Fingerprint format (fpt)#
Generate or display molecular fingerprints.
This format constructs and displays fingerprints and (for multiple input objects) the Tanimoto coefficient and whether a superstructure of the first object.
A list of available fingerprint types can be obtained by:
babel -L fingerprints
The current default type FP2 is is of the Daylight type, indexing a molecule
based on the occurrence of linear fragment up to 7 atoms in length. To use a
fingerprint type other than the default, use the -xf
option, for example:
babel infile.xxx -ofpt -xfFP3
For a single molecule the fingerprint is output in hexadecimal form (intended mainly for debugging).
With multiple molecules the hexadecimal form is output only if the -xh
option is specified. But in addition the Tanimoto coefficient between the
first molecule and each of the subsequent ones is displayed. If the first
molecule is a substructure of the target molecule a note saying this is
also displayed.
The Tanimoto coefficient is defined as:
Number of bits set in (patternFP & targetFP) / Number of bits in (patternFP | targetFP)
where the boolean operations between the fingerprints are bitwise.
The Tanimoto coefficient has no absolute meaning and depends on the design of the fingerprint.
Use the -xs
option to describe the bits that are set in the fingerprint.

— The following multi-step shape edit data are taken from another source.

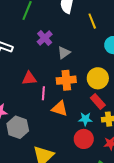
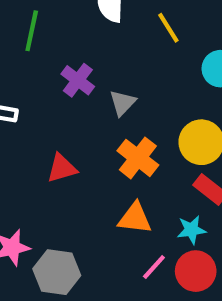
orange cross: (66, 80) -> (138, 158), turned -36
pink line: (43, 93) -> (154, 267), moved, turned 48

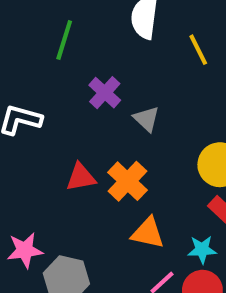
gray triangle: (123, 103) -> (146, 119), turned -36
orange cross: (138, 158) -> (128, 181), moved

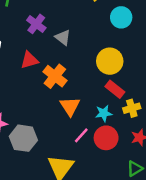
red triangle: (81, 177) -> (29, 60), moved
orange triangle: (148, 233) -> (70, 106), turned 50

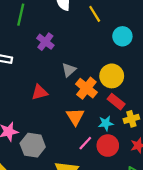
gray triangle: (63, 37) -> (69, 70), moved, turned 40
red triangle: (29, 60) -> (40, 92), moved
orange cross: (55, 76) -> (86, 88), moved

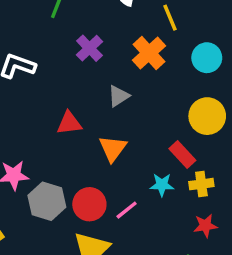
yellow circle: (112, 76) -> (207, 116), moved
orange cross: (86, 88) -> (149, 53), moved
orange triangle: (75, 117) -> (113, 149), moved
red circle: (108, 146) -> (89, 204), moved

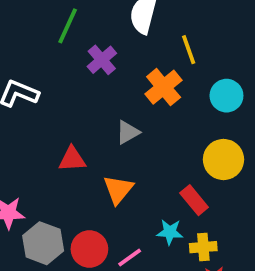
purple cross: (89, 48) -> (102, 60), moved
yellow cross: (201, 184) -> (203, 247), moved

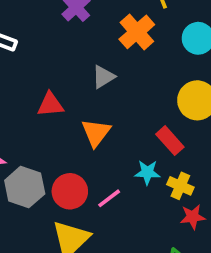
yellow cross: (203, 247) -> (180, 186), turned 30

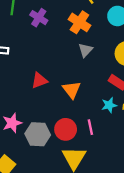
gray triangle: (103, 77) -> (86, 50), moved
pink line: (109, 198) -> (90, 127), turned -49

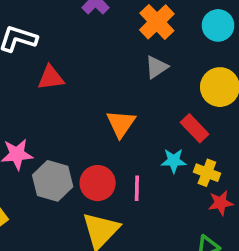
red triangle: (39, 80) -> (51, 78), moved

The output depends on the fingerprint type. For Fingerprint FP4, each bit
corresponds to a particular chemical feature, which are specified as SMARTS
patterns in SMARTS_InteLigand.txt
, and the output is a tab-separated
list of the features of a molecule. For instance, a well-known molecule
gives:
Primary_carbon: Carboxylic_acid: Carboxylic_ester: Carboxylic_acid_derivative:
Vinylogous_carbonyl_or_carboxyl_derivative: Vinylogous_ester: Aromatic:
Conjugated_double_bond: C_ONS_bond: 1,3-Tautomerizable: Rotatable_bond: CH-acidic:
For the path-based fingerprint FP2, the output from the -xs
option is
instead a list of the chemical fragments used to set bits, e.g.:
$ obabel -:"CCC(=O)Cl" -ofpt -xs -xf FP2
>
0 6 1 6 <670>
0 6 1 6 1 6 <260>
0 8 2 6 <623>
...etc
where the first digit is 0 for linear fragments but is a bond order for cyclic fragments. The remaining digits indicate the atomic number and bond order alternatively. Note that a bond order of 5 is used for aromatic bonds. For example, bit 623 above is the linear fragment O=C (8 for oxygen, 2 for double bond and 6 for carbon).
Note
This is a write-only format.
Write Options#
- -f <id>
fingerprint type
- -N <num>
fold to specified number of bits, 32, 64, 128, etc.
- -h
hex output when multiple molecules
- -o
hex output only
- -s
describe each set bit
- -u
describe each unset bit